**Description of the task:**
Write out the records that appear below, verbatim and complete, but without pictures.

[Extracted records]
□ □ □ □ □ □ □

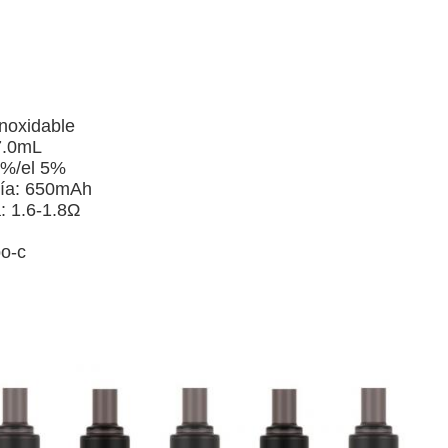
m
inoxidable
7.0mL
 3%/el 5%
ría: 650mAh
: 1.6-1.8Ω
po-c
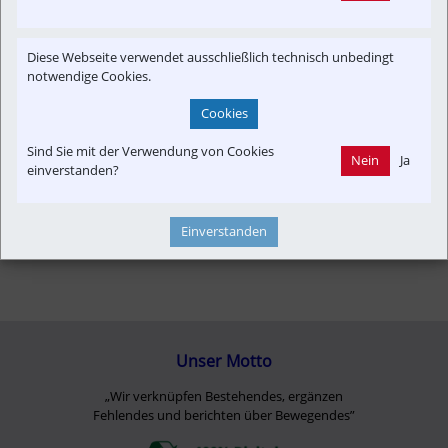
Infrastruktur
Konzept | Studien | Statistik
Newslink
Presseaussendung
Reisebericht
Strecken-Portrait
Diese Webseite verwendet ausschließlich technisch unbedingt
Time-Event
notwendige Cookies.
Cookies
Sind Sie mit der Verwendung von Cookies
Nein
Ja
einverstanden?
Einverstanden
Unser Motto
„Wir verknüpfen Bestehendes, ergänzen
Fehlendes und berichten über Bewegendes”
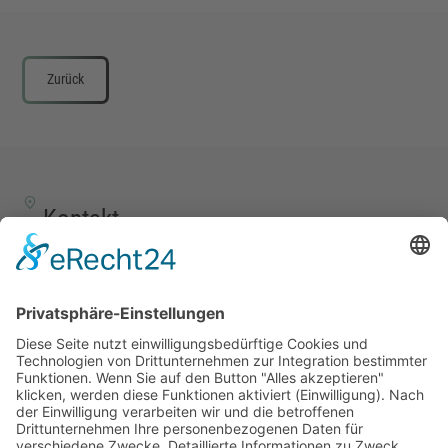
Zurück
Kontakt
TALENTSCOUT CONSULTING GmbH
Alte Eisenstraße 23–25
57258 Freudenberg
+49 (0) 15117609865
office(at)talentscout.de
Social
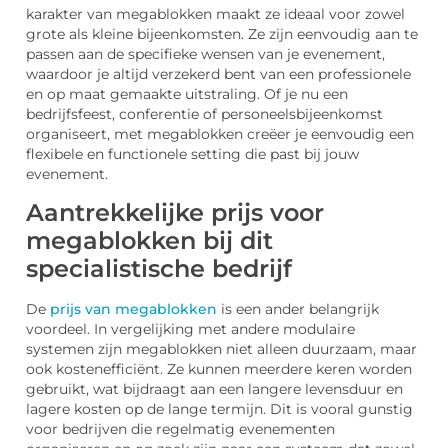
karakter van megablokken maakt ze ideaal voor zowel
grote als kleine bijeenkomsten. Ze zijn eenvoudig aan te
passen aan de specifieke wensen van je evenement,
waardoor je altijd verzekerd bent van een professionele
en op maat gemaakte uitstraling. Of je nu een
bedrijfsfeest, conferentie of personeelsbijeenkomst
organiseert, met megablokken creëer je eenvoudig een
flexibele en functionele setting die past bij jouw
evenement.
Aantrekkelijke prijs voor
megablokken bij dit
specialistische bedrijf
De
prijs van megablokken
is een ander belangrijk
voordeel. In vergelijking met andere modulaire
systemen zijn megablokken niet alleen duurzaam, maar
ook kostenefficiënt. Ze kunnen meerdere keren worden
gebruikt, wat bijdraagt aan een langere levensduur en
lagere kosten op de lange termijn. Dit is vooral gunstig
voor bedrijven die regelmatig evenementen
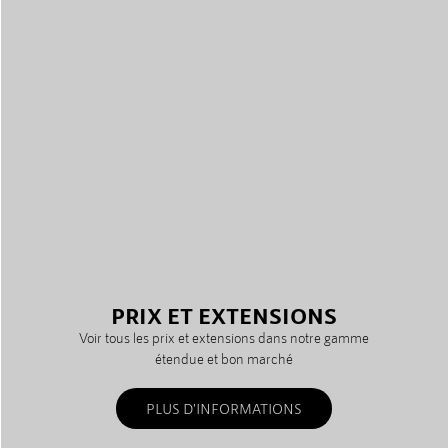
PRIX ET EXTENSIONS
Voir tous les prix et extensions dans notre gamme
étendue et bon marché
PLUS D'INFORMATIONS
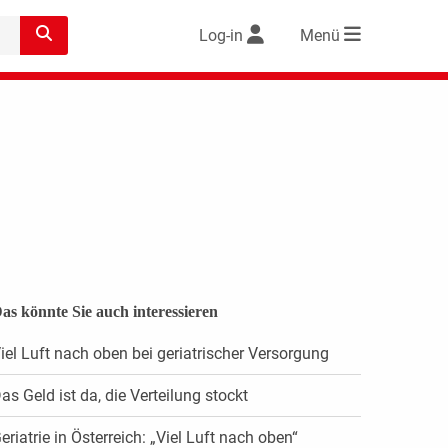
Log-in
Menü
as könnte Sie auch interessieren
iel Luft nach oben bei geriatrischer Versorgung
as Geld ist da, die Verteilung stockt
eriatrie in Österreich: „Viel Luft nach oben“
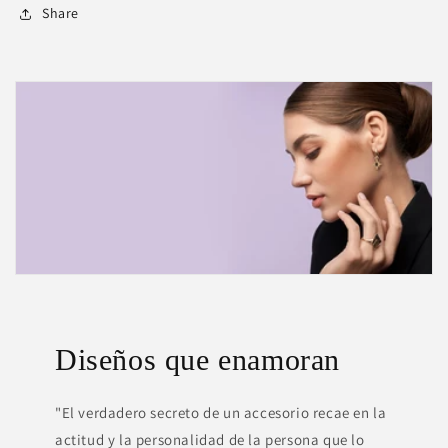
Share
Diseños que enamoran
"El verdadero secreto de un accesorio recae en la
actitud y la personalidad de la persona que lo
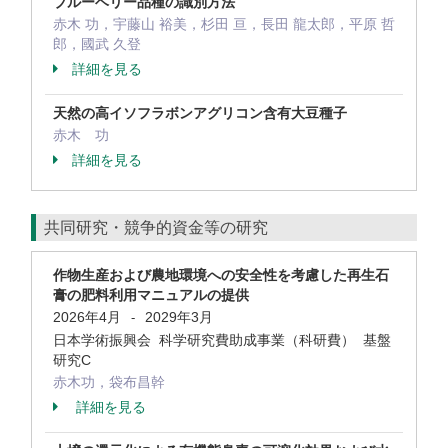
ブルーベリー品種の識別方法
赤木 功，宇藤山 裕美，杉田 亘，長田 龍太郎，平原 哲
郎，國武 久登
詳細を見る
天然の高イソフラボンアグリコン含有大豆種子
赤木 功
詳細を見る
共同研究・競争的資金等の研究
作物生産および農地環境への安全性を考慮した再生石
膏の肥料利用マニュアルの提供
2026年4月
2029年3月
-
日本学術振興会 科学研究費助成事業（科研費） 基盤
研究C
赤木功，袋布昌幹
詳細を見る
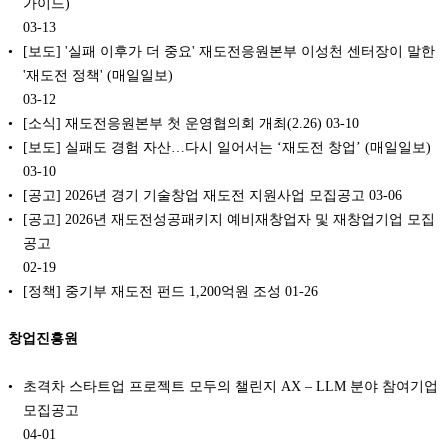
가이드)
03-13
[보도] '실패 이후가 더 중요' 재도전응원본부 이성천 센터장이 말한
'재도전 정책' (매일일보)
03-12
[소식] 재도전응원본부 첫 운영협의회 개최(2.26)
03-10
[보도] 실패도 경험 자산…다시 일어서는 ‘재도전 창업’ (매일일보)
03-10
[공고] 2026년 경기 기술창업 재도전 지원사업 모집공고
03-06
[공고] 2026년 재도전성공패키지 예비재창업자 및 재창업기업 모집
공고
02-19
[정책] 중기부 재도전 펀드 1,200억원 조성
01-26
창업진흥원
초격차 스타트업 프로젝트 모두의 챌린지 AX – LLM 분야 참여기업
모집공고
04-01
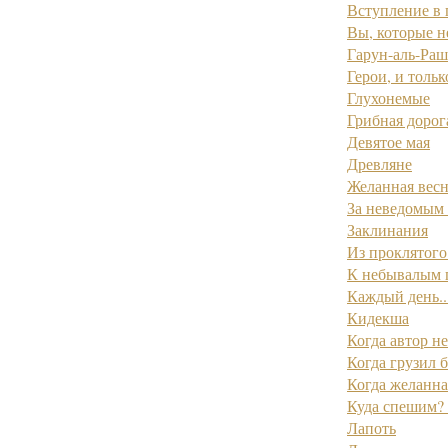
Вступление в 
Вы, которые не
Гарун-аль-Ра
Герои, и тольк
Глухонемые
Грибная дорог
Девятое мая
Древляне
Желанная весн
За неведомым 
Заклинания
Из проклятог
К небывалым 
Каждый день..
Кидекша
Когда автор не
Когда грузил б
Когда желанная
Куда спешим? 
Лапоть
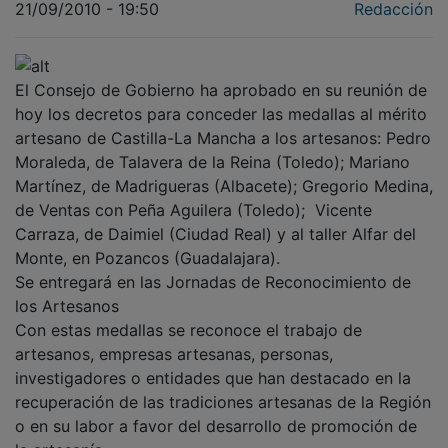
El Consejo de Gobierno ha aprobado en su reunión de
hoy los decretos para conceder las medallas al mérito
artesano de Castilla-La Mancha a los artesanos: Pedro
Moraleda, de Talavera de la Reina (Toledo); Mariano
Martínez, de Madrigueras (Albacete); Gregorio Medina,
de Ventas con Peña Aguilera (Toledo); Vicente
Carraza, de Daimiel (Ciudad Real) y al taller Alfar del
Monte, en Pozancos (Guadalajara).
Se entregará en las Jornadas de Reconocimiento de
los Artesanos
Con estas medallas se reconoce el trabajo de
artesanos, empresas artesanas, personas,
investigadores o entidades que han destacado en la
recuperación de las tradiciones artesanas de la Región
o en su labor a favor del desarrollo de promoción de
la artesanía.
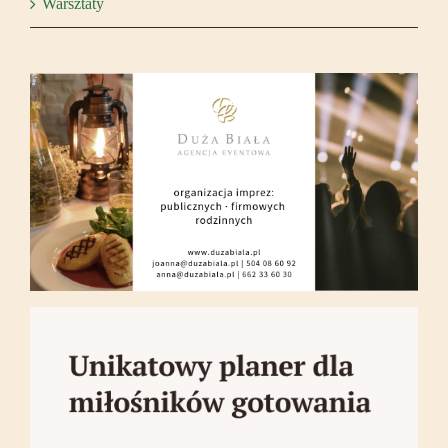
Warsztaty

□ □ □ □ □ □ □

**Response to the task:**
m
inoxidable
7.0mL
 3%/el 5%
ría: 650mAh
: 1.6-1.8Ω
po-c
Infrastruktur
Konzept | Studien | Statistik
Newslink
Presseaussendung
Reisebericht
Strecken-Portrait
Diese Webseite verwendet ausschließlich technisch unbedingt
Time-Event
notwendige Cookies.
Cookies
Sind Sie mit der Verwendung von Cookies
Nein
Ja
einverstanden?
Einverstanden
Unser Motto
„Wir verknüpfen Bestehendes, ergänzen
Fehlendes und berichten über Bewegendes”
Zurück
Kontakt
TALENTSCOUT CONSULTING GmbH
Alte Eisenstraße 23–25
57258 Freudenberg
+49 (0) 15117609865
office(at)talentscout.de
Social
karakter van megablokken maakt ze ideaal voor zowel
grote als kleine bijeenkomsten. Ze zijn eenvoudig aan te
passen aan de specifieke wensen van je evenement,
waardoor je altijd verzekerd bent van een professionele
en op maat gemaakte uitstraling. Of je nu een
bedrijfsfeest, conferentie of personeelsbijeenkomst
organiseert, met megablokken creëer je eenvoudig een
flexibele en functionele setting die past bij jouw
evenement.
Aantrekkelijke prijs voor
megablokken bij dit
specialistische bedrijf
De
prijs van megablokken
is een ander belangrijk
voordeel. In vergelijking met andere modulaire
systemen zijn megablokken niet alleen duurzaam, maar
ook kostenefficiënt. Ze kunnen meerdere keren worden
gebruikt, wat bijdraagt aan een langere levensduur en
lagere kosten op de lange termijn. Dit is vooral gunstig
voor bedrijven die regelmatig evenementen
PRIX ET EXTENSIONS
Voir tous les prix et extensions dans notre gamme
étendue et bon marché
PLUS D'INFORMATIONS
Log-in
Menü
as könnte Sie auch interessieren
iel Luft nach oben bei geriatrischer Versorgung
as Geld ist da, die Verteilung stockt
eriatrie in Österreich: „Viel Luft nach oben“
Share
Diseños que enamoran
"El verdadero secreto de un accesorio recae en la
actitud y la personalidad de la persona que lo
ブルーベリー品種の識別方法
赤木 功，宇藤山 裕美，杉田 亘，長田 龍太郎，平原 哲
郎，國武 久登
詳細を見る
天然の高イソフラボンアグリコン含有大豆種子
赤木 功
詳細を見る
共同研究・競争的資金等の研究
作物生産および農地環境への安全性を考慮した再生石
膏の肥料利用マニュアルの提供
2026年4月
2029年3月
-
日本学術振興会 科学研究費助成事業（科研費） 基盤
研究C
赤木功，袋布昌幹
詳細を見る
가이드)
03-13
[보도] '실패 이후가 더 중요' 재도전응원본부 이성천 센터장이 말한
'재도전 정책' (매일일보)
03-12
[소식] 재도전응원본부 첫 운영협의회 개최(2.26)
03-10
[보도] 실패도 경험 자산…다시 일어서는 ‘재도전 창업’ (매일일보)
03-10
[공고] 2026년 경기 기술창업 재도전 지원사업 모집공고
03-06
[공고] 2026년 재도전성공패키지 예비재창업자 및 재창업기업 모집
공고
02-19
[정책] 중기부 재도전 펀드 1,200억원 조성
01-26
창업진흥원
초격차 스타트업 프로젝트 모두의 챌린지 AX – LLM 분야 참여기업
모집공고
04-01
Вступление в 
Вы, которые не
Гарун-аль-Ра
Герои, и тольк
Глухонемые
Грибная дорог
Девятое мая
Древляне
Желанная весн
За неведомым 
Заклинания
Из проклятог
К небывалым 
Каждый день..
Кидекша
Когда автор не
Когда грузил б
Когда желанная
Куда спешим? 
Лапоть
El Consejo de Gobierno ha aprobado en su reunión de
hoy los decretos para conceder las medallas al mérito
artesano de Castilla-La Mancha a los artesanos: Pedro
Moraleda, de Talavera de la Reina (Toledo); Mariano
Martínez, de Madrigueras (Albacete); Gregorio Medina,
de Ventas con Peña Aguilera (Toledo); Vicente
Carraza, de Daimiel (Ciudad Real) y al taller Alfar del
Monte, en Pozancos (Guadalajara).
Se entregará en las Jornadas de Reconocimiento de
los Artesanos
Con estas medallas se reconoce el trabajo de
artesanos, empresas artesanas, personas,
investigadores o entidades que han destacado en la
recuperación de las tradiciones artesanas de la Región
o en su labor a favor del desarrollo de promoción de
la artesanía.
Warsztaty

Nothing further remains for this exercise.